No sabría valorar, ni siquiera entender, lo que nos ha pasado. Demasiado ruido informativo, demasiadas opiniones, demasiada cíclica agotadora tertulia (nos hemos convertido en expertos economistas, estadistas y gestores de la sociedad global, augures de los desastres por venir). No quiero hablar de la realidad sino de la ficción. "En los tiempos oscuros, ¿de qué se hablará?", se preguntaba Brecht. "Se hablará de los tiempos oscuros", respondía. Pero se hablará en modo ficcional. Nada de periodismo de barra madrileña. Tan sólo la ficción nos curará de una realidad incurable.
Este año he aprendido una cosa (cuento las que he aprendido y sólo me sale ésta): la ficción, cuando es buena, no es mera ficción sino una cura de la realidad. La ficción transforma y transfigura la realidad. Al menos nos cura de la realidad. He leído (estoy leyendo: es infinito) a David Foster Wallace (gracias de nuevo, Álvaro, tengo una deuda impagable contigo). DFW, hijo de un filósofo, comenzó su carrera escribiendo sobre metafísica de las modalidades, la zona más abstracta de la filosofía analítica y padeció un primer episodio de una recurrente depresión (que le llevaría a suicidarse en 2008) en el que comenzó a escribir relatos. Cada texto suyo, cada sección, cada párrafo de su escritura es como el jardín de los senderos que se bifurcan. DFW enreda las marcas de artículos de consumo con notas académicas, las descripciones líricas con episodios escatológicos, la poesía con la ficción. Lo mezcla todo. Uno sospecha que su cabeza discurría a la velocidad de los neutrinos mientras que sus dedos sólo alcanzaban la velocidad de la luz. Su mente pudo con su vida y no logró que lo escrito le salvara al final. Pero al menos lo hizo durante unos años y así contribuyó a salvarnos a los demás. DFW construye la ficción con los trozos de la realidad más inmediata. La broma infinita mezcla la literatura utópica con el periodismo deportivo: la realidad se transfigura por el ejercicio de la imaginación. Gracias a sus infinitos y enrevesados párrafos entendemos mucho mejor la realidad infinita y enrevesada que nos rodea.
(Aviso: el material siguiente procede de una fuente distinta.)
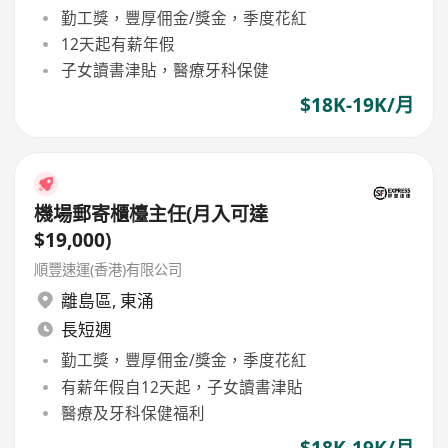
勤工獎，豐厚佣金/獎金，季度花紅
12天起有薪年假
子女讀書津貼，醫療牙科保健
$18K-19K/月
機場郵寄櫃檯主任(月入可達
$19,000)
順豐速運(香港)有限公司
離島區
,
東涌
長短週
勤工獎，豐厚佣金/獎金，季度花紅
有薪年假自12天起，子女讀書津貼
醫療及牙科保健福利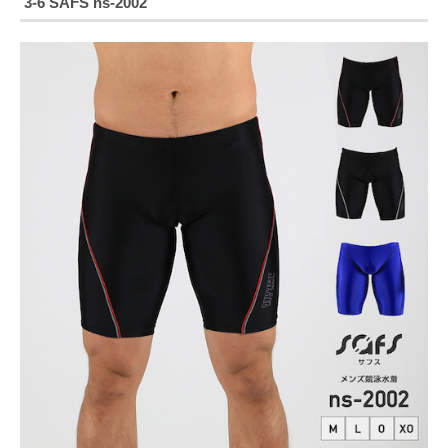
3-6 SAFS ns-2002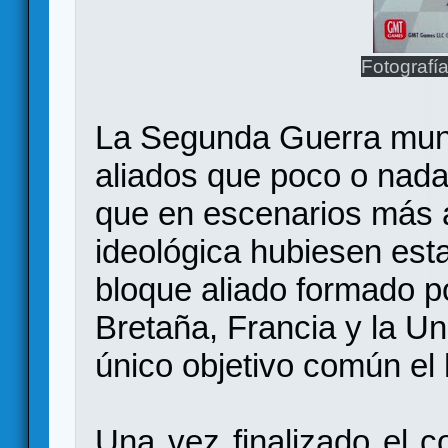
Fotografí
La Segunda Guerra mund
aliados que poco o nad
que en escenarios más 
ideológica hubiesen est
bloque aliado formado p
Bretaña, Francia y la U
único objetivo común el 
Una vez finalizado el co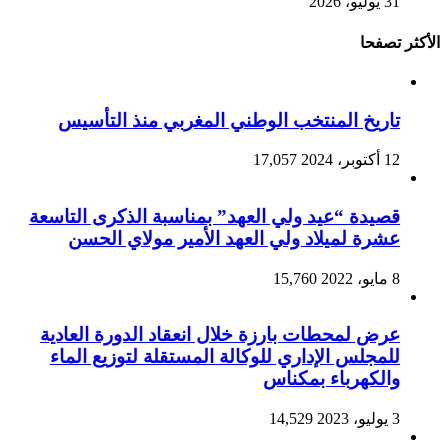
31 يوليو، 2026
الأكثر تصفحا
تاريخ المنتخب الوطني المغربي منذ التأسيس
12 أكتوبر، 2024
17,057
قصيدة “عيد ولي العهد” بمناسبة الذكرى التاسعة
عشرة لميلاد ولي العهد الأمير مولاي الحسن
8 مايو، 2022
15,760
عرض لمحطات بارزة خلال انعقاد الدورة العادية
للمجلس الإداري للوكالة المستقلة لتوزيع الماء
والكهرباء بمكناس
3 يوليو، 2023
14,529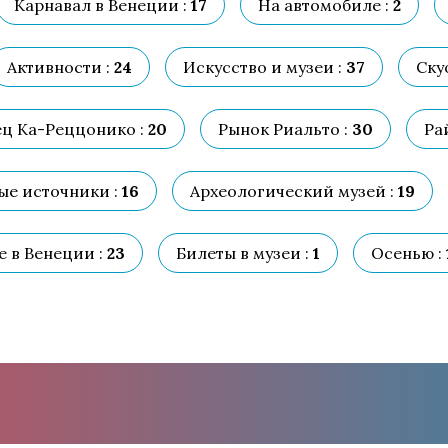
Карнавал в Венеции :
17
На автомобиле :
2
Активности :
24
Искусство и музеи :
37
Ску
ц Ка-Реццонико :
20
Рынок Риальто :
30
Ра
е источники :
16
Археологический музей :
19
 в Венеции :
23
Билеты в музеи :
1
Осенью :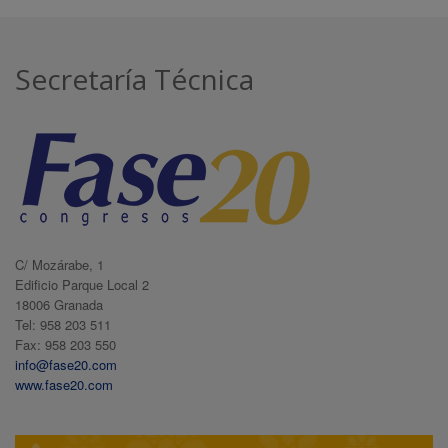
Secretaría Técnica
C/ Mozárabe, 1
Edificio Parque Local 2
18006 Granada
Tel: 958 203 511
Fax: 958 203 550
info@fase20.com
www.fase20.com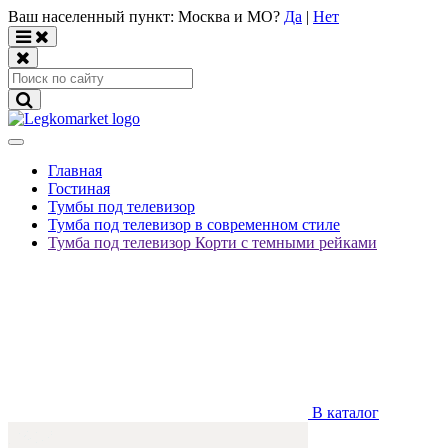
Ваш населенный пункт:
Москва и МО
?
Да
|
Нет
Главная
Гостиная
Тумбы под телевизор
Тумба под телевизор в современном стиле
Тумба под телевизор Корти с темными рейками
В каталог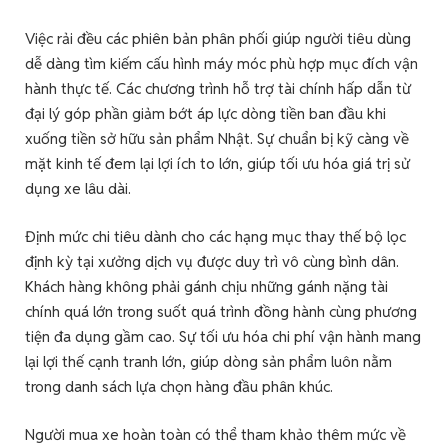
Việc rải đều các phiên bản phân phối giúp người tiêu dùng
dễ dàng tìm kiếm cấu hình máy móc phù hợp mục đích vận
hành thực tế. Các chương trình hỗ trợ tài chính hấp dẫn từ
đại lý góp phần giảm bớt áp lực dòng tiền ban đầu khi
xuống tiền sở hữu sản phẩm Nhật. Sự chuẩn bị kỹ càng về
mặt kinh tế đem lại lợi ích to lớn, giúp tối ưu hóa giá trị sử
dụng xe lâu dài.
Định mức chi tiêu dành cho các hạng mục thay thế bộ lọc
định kỳ tại xưởng dịch vụ được duy trì vô cùng bình dân.
Khách hàng không phải gánh chịu những gánh nặng tài
chính quá lớn trong suốt quá trình đồng hành cùng phương
tiện đa dụng gầm cao. Sự tối ưu hóa chi phí vận hành mang
lại lợi thế cạnh tranh lớn, giúp dòng sản phẩm luôn nằm
trong danh sách lựa chọn hàng đầu phân khúc.
Người mua xe hoàn toàn có thể tham khảo thêm mức về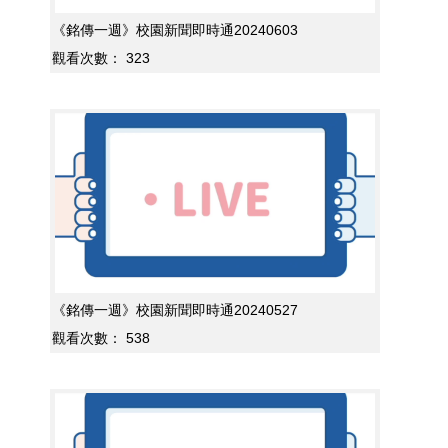
《銘傳一週》校園新聞即時通20240603
觀看次數：
323
《銘傳一週》校園新聞即時通20240527
觀看次數：
538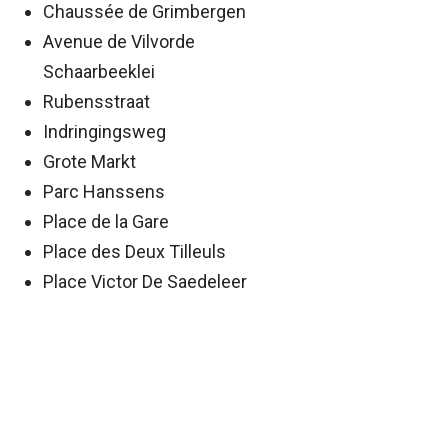
Chaussée de Grimbergen
Avenue de Vilvorde
Schaarbeeklei
Rubensstraat
Indringingsweg
Grote Markt
Parc Hanssens
Place de la Gare
Place des Deux Tilleuls
Place Victor De Saedeleer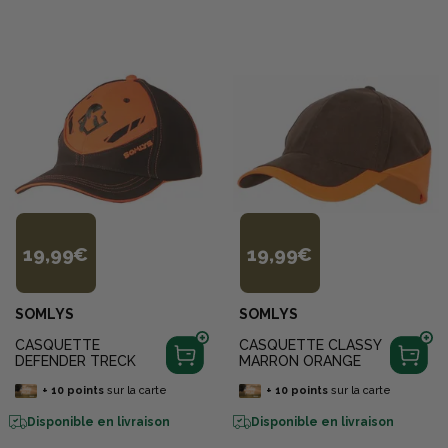
19,99€
19,99€
SOMLYS
SOMLYS
CASQUETTE
CASQUETTE CLASSY
DEFENDER TRECK
MARRON ORANGE
+
10
points
sur la carte
+
10
points
sur la carte
Disponible en livraison
Disponible en livraison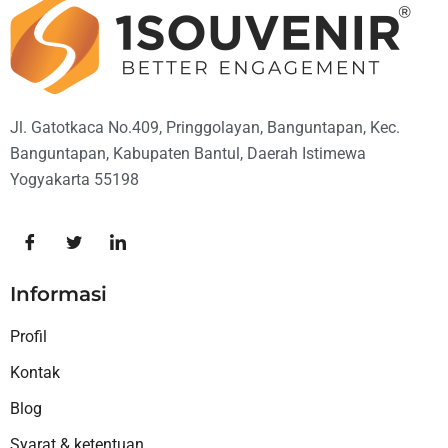
Jl. Gatotkaca No.409, Pringgolayan, Banguntapan, Kec.
Banguntapan, Kabupaten Bantul, Daerah Istimewa
Yogyakarta 55198
Informasi
Profil
Kontak
Blog
Syarat & ketentuan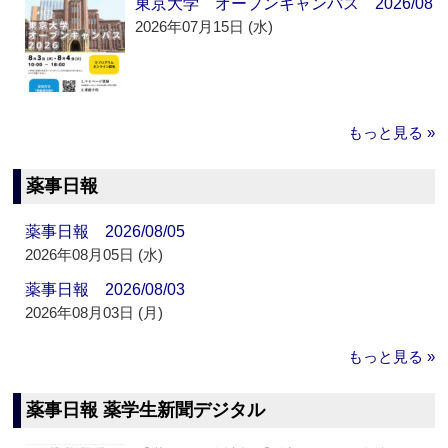
東京大学 オープンキャンパス 2026/08
2026年07月15日 (水)
もっと見る »
薬事日報
薬事日報 2026/08/05
2026年08月05日 (水)
薬事日報 2026/08/03
2026年08月03日 (月)
もっと見る »
薬事日報 薬学生新聞デジタル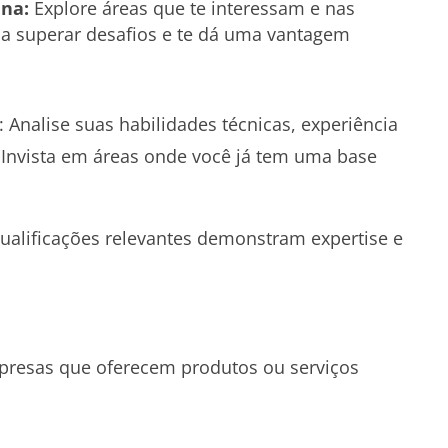
na:
Explore áreas que te interessam e nas
a a superar desafios e te dá uma vantagem
 Analise suas habilidades técnicas, experiência
 Invista em áreas onde você já tem uma base
Qualificações relevantes demonstram expertise e
resas que oferecem produtos ou serviços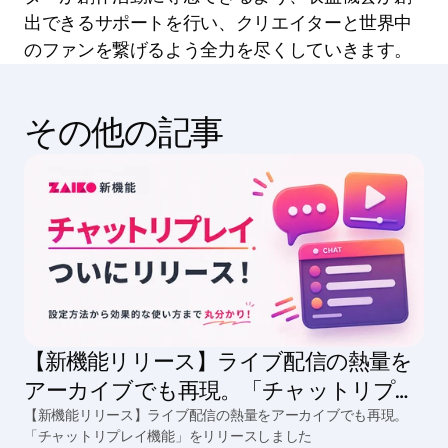
出できるサポートを行い、クリエイターと世界中
のファンを繋げるよう全力を尽くしていきます。
その他の記事
【新機能リリース】ライブ配信の熱量を
アーカイブでも再現。「チャットリプレ
イ機能」をリリースしました
【新機能リリース】ライブ配信の熱量をアーカイブでも再現。
「チャットリプレイ機能」をリリースしました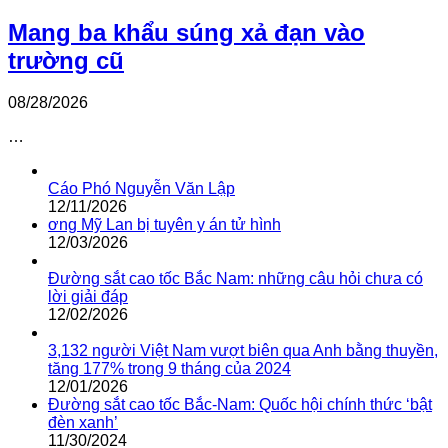
Mang ba khẩu súng xả đạn vào
trường cũ
08/28/2026
…
Cáo Phó Nguyễn Văn Lập
12/11/2026
ơng Mỹ Lan bị tuyên y án tử hình
12/03/2026
Đường sắt cao tốc Bắc Nam: những câu hỏi chưa có
lời giải đáp
12/02/2026
3,132 người Việt Nam vượt biên qua Anh bằng thuyền,
tăng 177% trong 9 tháng của 2024
12/01/2026
Đường sắt cao tốc Bắc-Nam: Quốc hội chính thức ‘bật
đèn xanh’
11/30/2024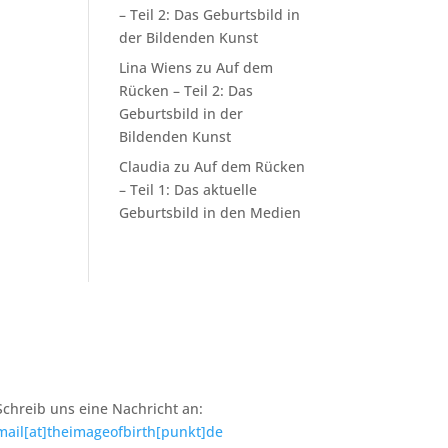
– Teil 2: Das Geburtsbild in
der Bildenden Kunst
Lina Wiens
zu
Auf dem
Rücken – Teil 2: Das
Geburtsbild in der
Bildenden Kunst
Claudia
zu
Auf dem Rücken
– Teil 1: Das aktuelle
Geburtsbild in den Medien
Schreib uns eine Nachricht an:
mail[at]theimageofbirth[punkt]de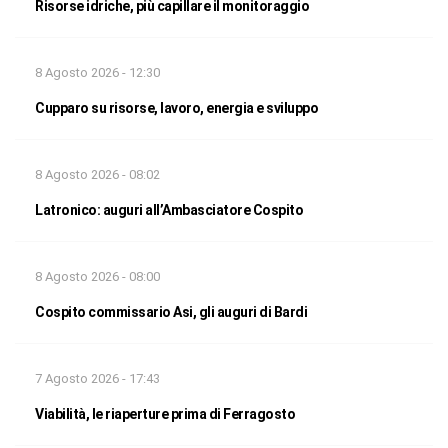
Risorse idriche, più capillare il monitoraggio
8 Agosto 2026 - 12:30
Cupparo su risorse, lavoro, energia e sviluppo
8 Agosto 2026 - 08:02
Latronico: auguri all’Ambasciatore Cospito
8 Agosto 2026 - 08:00
Cospito commissario Asi, gli auguri di Bardi
7 Agosto 2026 - 17:43
Viabilità, le riaperture prima di Ferragosto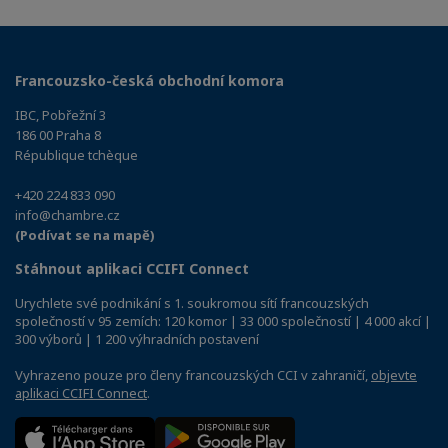
Francouzsko-česká obchodní komora
IBC, Pobřežní 3
186 00 Praha 8
République tchèque
+420 224 833 090
info@chambre.cz
(Podívat se na mapě)
Stáhnout aplikaci CCIFI Connect
Urychlete své podnikání s 1. soukromou sítí francouzských
společností v 95 zemích: 120 komor | 33 000 společností | 4 000 akcí |
300 výborů | 1 200 výhradních postavení
Vyhrazeno pouze pro členy francouzských CCI v zahraničí,
objevte
aplikaci CCIFI Connect
.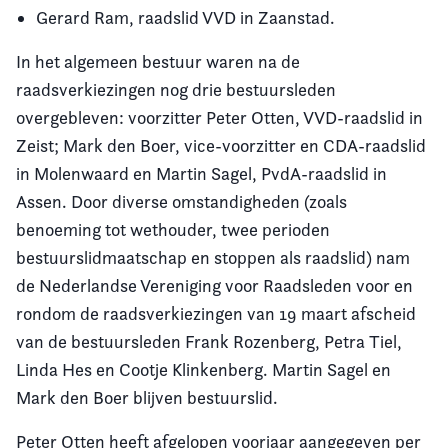
Gerard Ram, raadslid VVD in Zaanstad.
In het algemeen bestuur waren na de
raadsverkiezingen nog drie bestuursleden
overgebleven: voorzitter Peter Otten, VVD-raadslid in
Zeist; Mark den Boer, vice-voorzitter en CDA-raadslid
in Molenwaard en Martin Sagel, PvdA-raadslid in
Assen. Door diverse omstandigheden (zoals
benoeming tot wethouder, twee perioden
bestuurslidmaatschap en stoppen als raadslid) nam
de Nederlandse Vereniging voor Raadsleden voor en
rondom de raadsverkiezingen van 19 maart afscheid
van de bestuursleden Frank Rozenberg, Petra Tiel,
Linda Hes en Cootje Klinkenberg. Martin Sagel en
Mark den Boer blijven bestuurslid.
Peter Otten heeft afgelopen voorjaar aangegeven per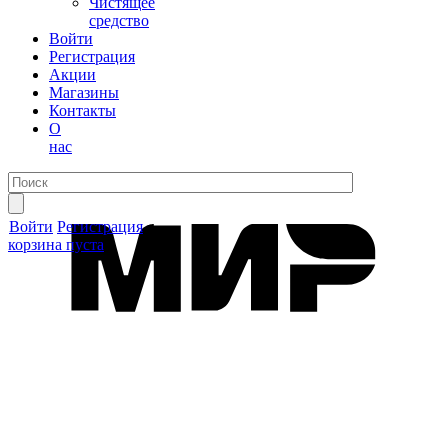
Чистящее
средство
Войти
Регистрация
Акции
Магазины
Контакты
О
нас
Войти
Регистрация
корзина пуста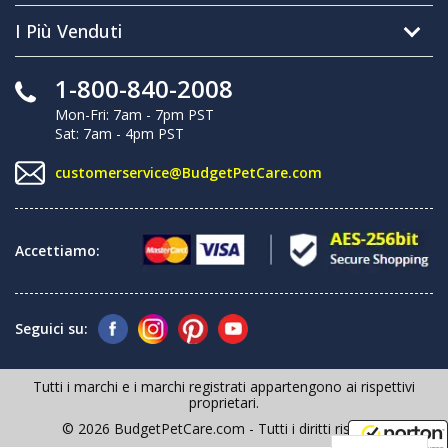
I Più Venduti
1-800-840-2008
Mon-Fri: 7am - 7pm PST
Sat: 7am - 4pm PST
customerservice@BudgetPetCare.com
Accettiamo:
Seguici su:
Tutti i marchi e i marchi registrati appartengono ai rispettivi
proprietari.
© 2026 BudgetPetCare.com - Tutti i diritti riservati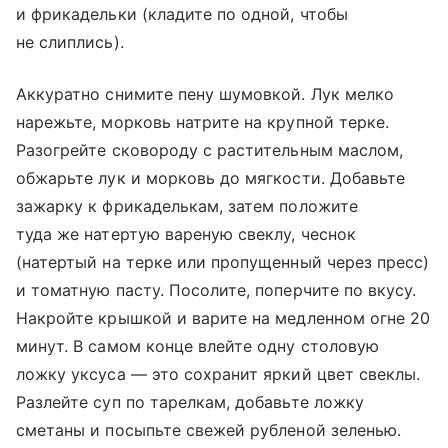
и фрикадельки (кладите по одной, чтобы
не слиплись).
Аккуратно снимите пену шумовкой. Лук мелко
нарежьте, морковь натрите на крупной терке.
Разогрейте сковороду с растительным маслом,
обжарьте лук и морковь до мягкости. Добавьте
зажарку к фрикаделькам, затем положите
туда же натертую вареную свеклу, чеснок
(натертый на терке или пропущенный через пресс)
и томатную пасту. Посолите, поперчите по вкусу.
Накройте крышкой и варите на медленном огне 20
минут. В самом конце влейте одну столовую
ложку уксуса — это сохранит яркий цвет свеклы.
Разлейте суп по тарелкам, добавьте ложку
сметаны и посыпьте свежей рубленой зеленью.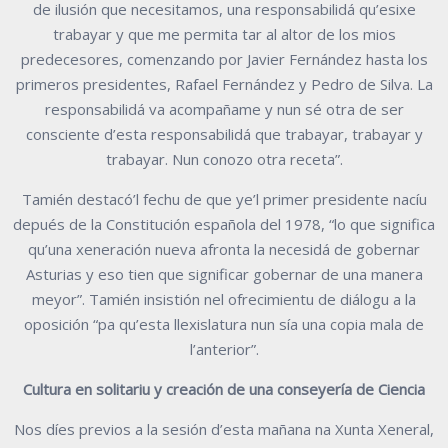
de ilusión que necesitamos, una responsabilidá qu’esixe
trabayar y que me permita tar al altor de los mios
predecesores, comenzando por Javier Fernández hasta los
primeros presidentes, Rafael Fernández y Pedro de Silva. La
responsabilidá va acompañame y nun sé otra de ser
consciente d’esta responsabilidá que trabayar, trabayar y
trabayar. Nun conozo otra receta”.
Tamién destacó’l fechu de que ye’l primer presidente nacíu
depués de la Constitución española del 1978, “lo que significa
qu’una xeneración nueva afronta la necesidá de gobernar
Asturias y eso tien que significar gobernar de una manera
meyor”. Tamién insistión nel ofrecimientu de diálogu a la
oposición “pa qu’esta llexislatura nun sía una copia mala de
l’anterior”.
Cultura en solitariu y creación de una conseyería de Ciencia
Nos díes previos a la sesión d’esta mañana na Xunta Xeneral,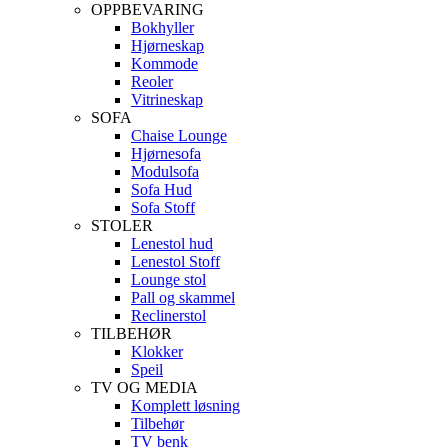
OPPBEVARING
Bokhyller
Hjørneskap
Kommode
Reoler
Vitrineskap
SOFA
Chaise Lounge
Hjørnesofa
Modulsofa
Sofa Hud
Sofa Stoff
STOLER
Lenestol hud
Lenestol Stoff
Lounge stol
Pall og skammel
Reclinerstol
TILBEHØR
Klokker
Speil
TV OG MEDIA
Komplett løsning
Tilbehør
TV benk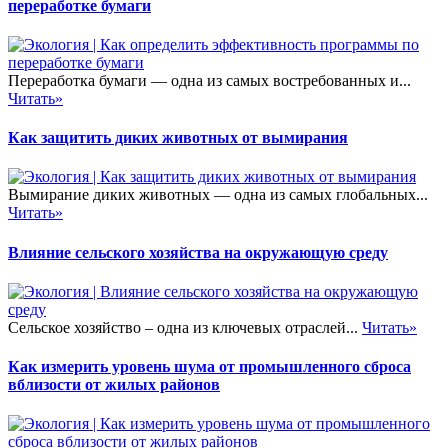
переработке бумаги
Переработка бумаги — одна из самых востребованных и...
Читать»
Как защитить диких животных от вымирания
Вымирание диких животных — одна из самых глобальных...
Читать»
Влияние сельского хозяйства на окружающую среду
Сельское хозяйство – одна из ключевых отраслей...
Читать»
Как измерить уровень шума от промышленного сброса
вблизости от жилых районов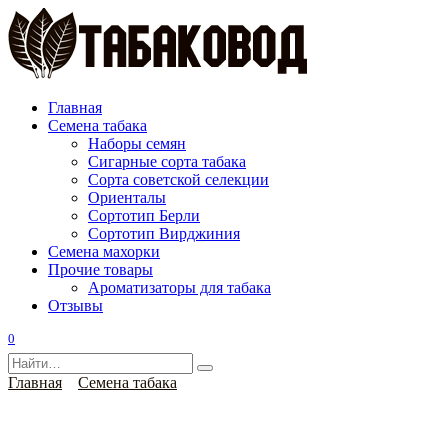
Перейти
к
содержанию
Главная
Семена табака
Наборы семян
Сигарные сорта табака
Сорта советской селекции
Ориенталы
Сортотип Берли
Сортотип Вирджиния
Семена махорки
Прочие товары
Ароматизаторы для табака
Отзывы
0
Search
for:
Главная
Семена табака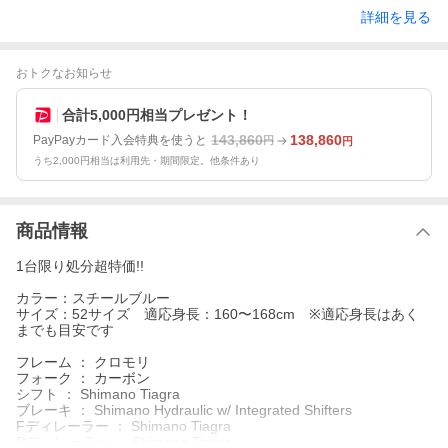
詳細を見る
おトクなお知らせ
合計5,000円相当プレゼント！
143,860
138,860
PayPayカード入会特典を使うと
円
円
うち2,000円相当は利用先・期間限定。他条件あり
商品情報
1台限り処分超特価!!
カラー：スチールブルー
サイズ：52サイズ 適応身長：160〜168cm ※適応身長はあく
までも目安です
フレーム ： クロモリ
フォーク ： カーボン
シフト ： Shimano Tiagra
ブレーキ ： Shimano Hydraulic w/ Integrated Shifters
Fディレーラー ： Shimano Tiagra
Rディレーラー ： Shimano Tiagra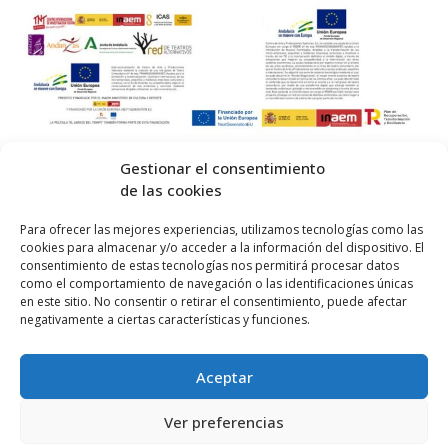
Gestionar el consentimiento
de las cookies
© 2026 Centro Internacional de Investigación Teatral · Made with
Para ofrecer las mejores experiencias, utilizamos tecnologías como las
cookies para almacenar y/o acceder a la información del dispositivo. El
by
QM
.
consentimiento de estas tecnologías nos permitirá procesar datos
como el comportamiento de navegación o las identificaciones únicas
en este sitio. No consentir o retirar el consentimiento, puede afectar
Inicio
negativamente a ciertas características y funciones.
Prensa
Aceptar
Contacta
Política de Privacidad
Ver preferencias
He leído (estoy leyendo: es ilimitada) a Karen Blixen, Isak Dinessen. Al igual que DFW, ID tuvo una vida difícil e hizo de la literatura la terapia de la realidad. En El festín de Babette (no dejar de ver la versión cinematográfica), escrito poco antes de su muerte por inanición, debida a los dolores que le causaba en el aparato digestivo la sífilis avanzada (que le había contaminado su marido), describe a una cocinera huida de la Comuna de París, que al cabo de unos años en una comunidad de puritanos, consigue transformar su gris existencia de hipócrita austeridad con un banquete. "Una artista nunca está sola, señora" acaba con orgullo Babette-ID. Y estoy seguro que en aquellos tristes tiempos de ID esas palabras le ayudaron a soportar la realidad.
La ficción no es la huida de la realidad: es la forma en la que la transformamos reutilizando, reciclando, las experiencias en las que nos sumerge aquélla. La ficción es el modo en el que la imaginación nos transforma en seres distantes de lo real. En esta sociedad del espectáculo padecemos de una angustiosa escasez de imaginación y de ficción: como en las inundaciones se padece de escasez de agua y por las mismas razones.
Recordaré 2011 para siempre: fue el año en el que la ficción irrumpió en la realidad.